Unlocking Life Sciences Data Challenges With Knowledge Graphs

Contributed Commentary by Tom Woodcock, SciBite

November 11, 2022 | The life sciences industry generates huge volumes of data each day. When left in its raw form, researchers and data scientists cannot sift through data quickly to answer pressing questions. By building a visual, interconnected network describing the relationships between existing data and knowledge entities—a knowledge graph—researchers can answer questions more quickly than ever before. And these nuanced answers support better decision making.

Knowledge graphs combine information to create an interlinked network that describes relationships between different entities. They currently streamline many of our everyday digital experiences, underpinning applications such as Google search, social media websites, and streaming media recommendation engines. With their ability to define complex and overlapping relationships, e.g., visualizing the hundreds of interactions that take place between proteins and molecules at a cellular level, knowledge graphs have rich applications in the life sciences. When used properly, they can give insights into new treatment targets, unravel the mechanisms around a disease, or identify the ripple effects of certain genetic mutations. 

How Are Knowledge Graphs Built?

To build a knowledge graph, named entity recognition (NER), natural language processing (NLP) and machine learning can be used to recognize, understand and connect data. Knowledge graphs represent specific relationships between data and knowledge entities in a way that machines can process, called triples. These triples are either pulled from existing ontologies or automatically extracted and define specific relationships between two things. For example, in the sentence, “The wasp gene is implicated in Wiskott-Aldrich syndrome”, NER can be used to recognize the term ‘wasp’ as a gene (not an insect), and annotate it with data from HGNC Gene ontology (Label: WAS, ID:HGNC_12731). The triple ‘WAS—(implicated in)—Wiskott-Aldrich syndrome’ could be extracted and additional triples added from the HGNC ontology, including ‘WAS—(member of)—WAS protein family’. 

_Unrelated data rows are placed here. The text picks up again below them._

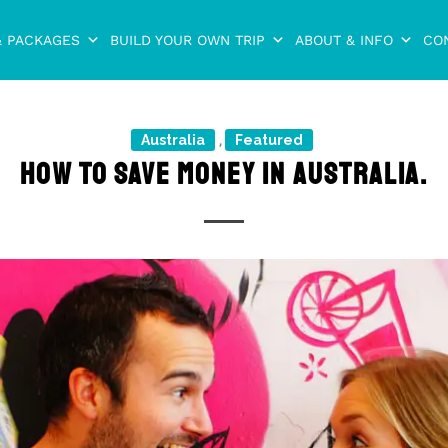
& PACKAGES
BUILD YOUR OWN TRIP
ABOUT & INFO
CO
Australia
Featured
,
HOW TO SAVE MONEY IN AUSTRALIA.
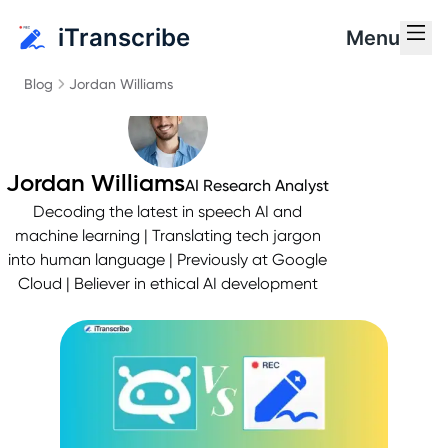
iTranscribe
Menu
Blog
Jordan Williams
Jordan Williams
AI Research Analyst
Decoding the latest in speech AI and
machine learning | Translating tech jargon
into human language | Previously at Google
Cloud | Believer in ethical AI development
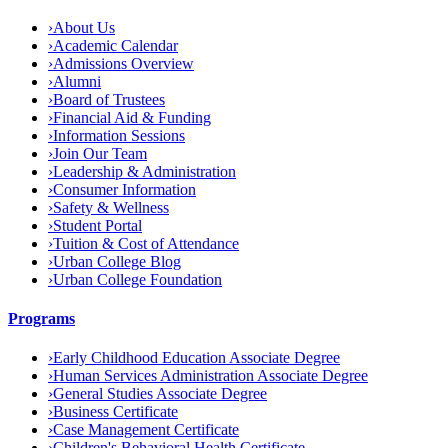
›
About Us
›
Academic Calendar
›
Admissions Overview
›
Alumni
›
Board of Trustees
›
Financial Aid & Funding
›
Information Sessions
›
Join Our Team
›
Leadership & Administration
›
Consumer Information
›
Safety & Wellness
›
Student Portal
›
Tuition & Cost of Attendance
›
Urban College Blog
›
Urban College Foundation
Programs
›
Early Childhood Education Associate Degree
›
Human Services Administration Associate Degree
›
General Studies Associate Degree
›
Business Certificate
›
Case Management Certificate
›
Children's Behavioral Health Certificate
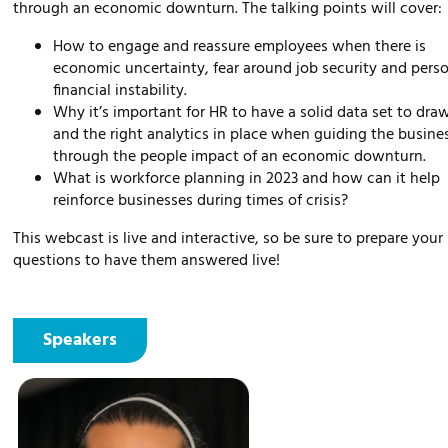
through an economic downturn. The talking points will cover:
How to engage and reassure employees when there is
economic uncertainty, fear around job security and pers
financial instability.
Why it’s important for HR to have a solid data set to dra
and the right analytics in place when guiding the busine
through the people impact of an economic downturn.
What is workforce planning in 2023 and how can it help
reinforce businesses during times of crisis?
This webcast is live and interactive, so be sure to prepare your
questions to have them answered live!
Speakers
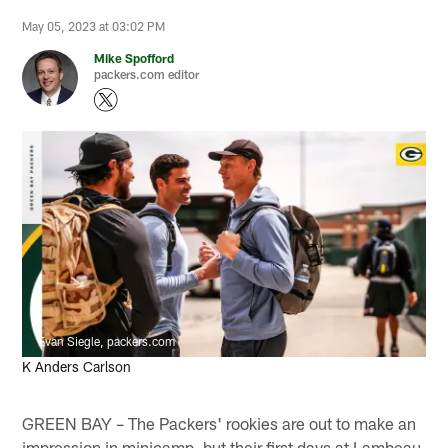
May 05, 2023 at 03:02 PM
Mike Spofford
packers.com editor
Evan Siegle, packers.com
K Anders Carlson
GREEN BAY – The Packers' rookies are out to make an
impression in minicamp, but their first days at Lambeau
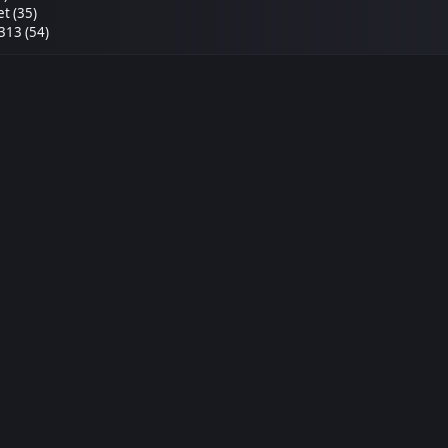
et (35)
313 (54)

As a result, knowledge graphs can be used to visualize, describe and map intricate, overlapping relationships. This rich model yields far more relevant information than searching literature with a keyword and helps researchers find relevant information and insights faster.

Well-formatted data is vital to any knowledge graph, and it must be relevant to the application. Data must be managed and sourced carefully for it to be truly effective. However, research data, study reports, images and other texts often lack meaning without any context, representing a challenge for machines that rely on a critical mass of data before they can start learning. 

Meaningful Data 

The data to build knowledge graphs can come from many sources: clinical trial records, journal articles, public databases like BioGRID and ClinVar, third-party tools and databases, and proprietary and experimental data. To really make the most of the data, knowledge graphs should be designed with the end goal in mind. This includes the use of specialized ontologies to harmonize data sets and make them searchable. 

This stage may require semantic technology to transform unstructured text into structured information, assign to a category and extract the relationship information. This will enable deeper insights, highlight connections and reduce complexity. By applying domain-specific ontologies and using cross-checked IDs, knowledge graphs can increase scientific rigor. The automated AI process is less of a ‘closed box’ and gives researchers an increased confidence in the decisions made. 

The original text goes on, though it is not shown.